Das US-Militär hat inzwischen Bildmaterial von dem Vorfall veröffentlicht. Darauf ist zu sehen, wie ein russisches Kampfflugzeug beim Anflug auf die US-Drohne Treibstoff ablässt und dann extrem nah heranfliegt. Bei einem zweiten Anflug ließ der russische Su-27-Jet erneut Treibstoff ab und stieß mit der Drohne zusammen, wie die US-Kommandozentrale für Europa am Donnerstag erklärte. Der Zusammenstoß ist in dem Video jedoch nicht zu sehen. Nach US-Angaben fiel die Kamera rund eine Minute aus. Im Anschluss ist in dem Video der teils beschädigte Propeller der Drohne zu sehen.

Washington untermauert damit die Darstellung, wonach ein russischer Kampfjet die Drohne rammte, weswegen diese nicht mehr manövrierfähig war und das US-Militär sie zum Absturz bringen musste.
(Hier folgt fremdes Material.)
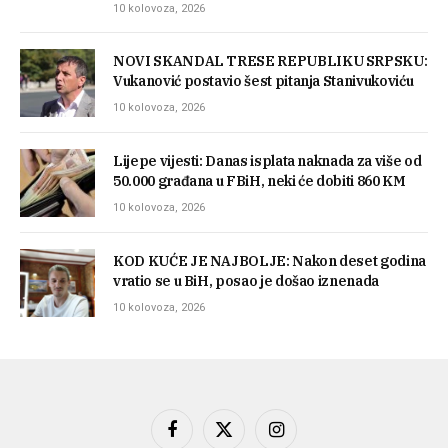
10 kolovoza, 2026
NOVI SKANDAL TRESE REPUBLIKU SRPSKU:
Vukanović postavio šest pitanja Stanivukoviću
10 kolovoza, 2026
Lijepe vijesti: Danas isplata naknada za više od
50.000 građana u FBiH, neki će dobiti 860 KM
10 kolovoza, 2026
KOD KUĆE JE NAJBOLJE: Nakon deset godina
vratio se u BiH, posao je došao iznenada
10 kolovoza, 2026
Facebook
X
Instagram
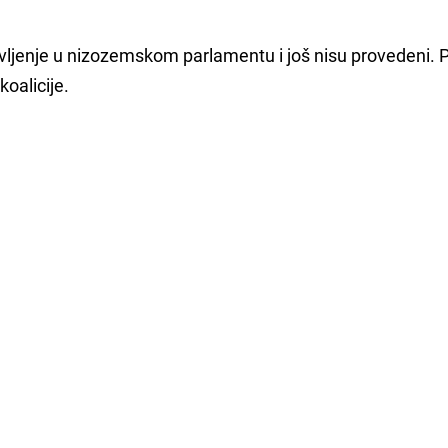
tivljenje u nizozemskom parlamentu i još nisu provedeni. 
koalicije.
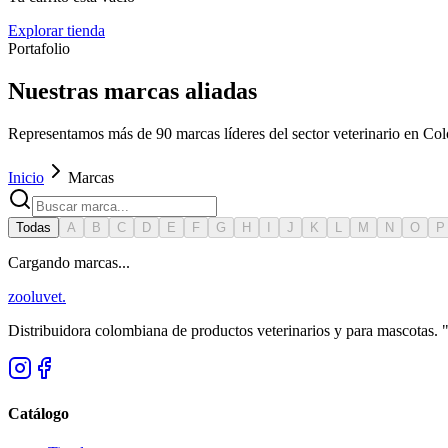
Explorar tienda
Portafolio
Nuestras marcas aliadas
Representamos más de 90 marcas líderes del sector veterinario en Co
Inicio
Marcas
Todas
A
B
C
D
E
F
G
H
I
J
K
L
M
N
O
P
Cargando marcas...
zoolu
vet
.
Distribuidora colombiana de productos veterinarios y para mascotas.
Catálogo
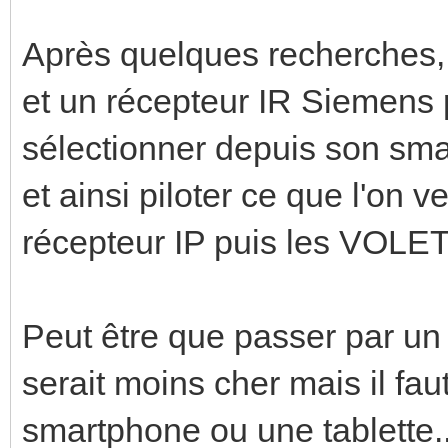
Après quelques recherches, 
et un récepteur IR Siemens p
sélectionner depuis son sma
et ainsi piloter ce que l'on v
récepteur IP puis les VOLET
Peut être que passer par un
serait moins cher mais il fa
smartphone ou une tablette..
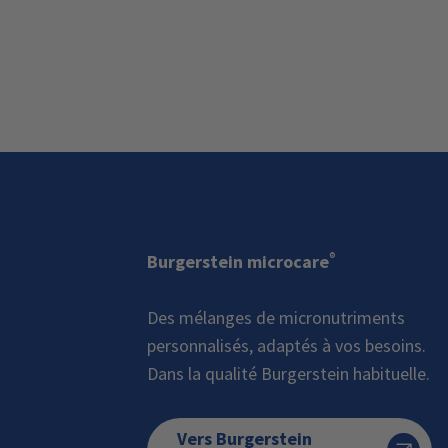
®
Burgerstein microcare
Des mélanges de micronutriments
personnalisés, adaptés à vos besoins.
Dans la qualité Burgerstein habituelle.
Vers Burgerstein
Moskau hat diese Darstellung bestritten.

Der Zwischenfall und der nachfolgende Disput befeuerten Sorgen vor einer Eskalation zwischen Washington und Moskau. Angesichts des russischen Angriffskrieges gegen die Ukraine ist die Lage besonders angespannt und die Angst groß, dass die beiden Großmächte USA und Russland in eine direkte militärische Konfrontation geraten könnten.

Nach US-Angaben war die Drohne vom Typ MQ-9 am Dienstag im internationalen Luftraum über dem Schwarzen Meer unterwegs gewesen, als zwei russische Kampfjets ein Abfangmanöver begonnen. Dabei habe einer der Jets den Propeller der Drohne beschädigt. Die beiden Jets hätten sich 30 bis 40 Minuten in der Nähe der Drohne aufgehalten und bereits vor der Kollision Treibstoff über dieser abgelassen, auch seien sie mehrfach direkt vor ihr hergeflogen, erklärte das US-Militär.

Russlands Verteidigungsministerium dagegen wies jede Verantwortung für den Absturz von sich. „Die russischen Kampfflugzeuge haben keine Bordwaffen eingesetzt, sind nicht in Kontakt mit dem unbemannten Flugapparat geraten und kehrten sicher zu ihrem Heimatflughafen zurück“, hieß es in einer von der Staatsagentur Tass verbreiteten Mitteilung. Jets vom Typ Su-27 der Luftwaffe seien aufgestiegen, um einen unbekannten Eindringling über dem Schwarzen Meer zu identifizieren. Der Bordfunk sei ausgeschaltet gewesen und die Drohne habe Kurs auf Russlands Grenze genommen, hieß es. Bei einem scharfen Ausweichmanöver habe sie rapide an Höhe verloren und sei abgestürzt.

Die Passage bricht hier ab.